They must have then re-connected after a period of time in order to get the logs you posted, which looks like a node from A is trying to sync with a node from B.

No, I manually restarted them to force a reconnect with libp2p-addresses as they didn't attempt to network through the given ENR bootnodes.

For now, I would focus your efforts on testnet5 and assume that master is outdated. Apologies if I didn't communicate this earlier.

Yes, I'm using master. I can recompile testnet5 and see if the behavior differs.

q9f commented 4 years ago

Switched to testnet5 branch and nodes A and B do not talk to each other unless I use the multi-address format.

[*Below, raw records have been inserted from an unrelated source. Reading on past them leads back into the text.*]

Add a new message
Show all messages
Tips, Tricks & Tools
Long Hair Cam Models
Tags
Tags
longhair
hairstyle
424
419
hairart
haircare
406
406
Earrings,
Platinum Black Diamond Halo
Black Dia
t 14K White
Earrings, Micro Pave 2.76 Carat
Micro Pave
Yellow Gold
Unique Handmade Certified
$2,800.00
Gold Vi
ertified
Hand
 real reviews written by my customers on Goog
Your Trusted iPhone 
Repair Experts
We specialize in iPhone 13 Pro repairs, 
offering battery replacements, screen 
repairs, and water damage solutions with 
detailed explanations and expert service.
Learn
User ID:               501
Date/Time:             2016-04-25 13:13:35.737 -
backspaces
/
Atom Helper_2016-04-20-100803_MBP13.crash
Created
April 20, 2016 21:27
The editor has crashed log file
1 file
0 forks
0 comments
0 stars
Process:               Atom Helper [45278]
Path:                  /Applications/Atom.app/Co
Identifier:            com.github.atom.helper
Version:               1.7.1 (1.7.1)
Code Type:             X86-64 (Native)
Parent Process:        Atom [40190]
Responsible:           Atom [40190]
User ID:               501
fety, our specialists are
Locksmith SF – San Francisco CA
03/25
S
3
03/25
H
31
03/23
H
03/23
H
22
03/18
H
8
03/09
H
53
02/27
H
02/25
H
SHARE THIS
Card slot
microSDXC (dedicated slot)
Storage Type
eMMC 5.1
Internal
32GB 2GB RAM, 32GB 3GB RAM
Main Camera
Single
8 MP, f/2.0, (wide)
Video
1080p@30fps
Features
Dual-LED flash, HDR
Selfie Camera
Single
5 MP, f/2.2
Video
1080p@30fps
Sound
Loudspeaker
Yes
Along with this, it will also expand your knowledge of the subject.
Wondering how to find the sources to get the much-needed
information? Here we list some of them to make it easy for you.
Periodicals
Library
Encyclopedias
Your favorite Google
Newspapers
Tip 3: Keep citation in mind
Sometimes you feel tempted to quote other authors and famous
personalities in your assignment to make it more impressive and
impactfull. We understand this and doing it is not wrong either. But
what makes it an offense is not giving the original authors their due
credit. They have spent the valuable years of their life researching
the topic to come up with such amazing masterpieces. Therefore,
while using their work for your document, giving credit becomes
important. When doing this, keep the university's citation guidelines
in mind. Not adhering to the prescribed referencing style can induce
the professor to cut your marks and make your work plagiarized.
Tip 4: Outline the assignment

AgeManning commented 4 years ago

Even in the manual-reset case, we shouldn't see the logs you provided. So if you can reproduce, it would be great to get debug logs for that.

In regards to the network re-connection. This is strange. Currently the logic should go:

Nodes connect to each other via ENR
Nodes randomly disconnect (do you see a "Peer Disconnected" log?)
Each node (depending on running time) should search for new peers, no longer than a 2min interval
When searching for peers, should re-connect to peer that was in the original ENR.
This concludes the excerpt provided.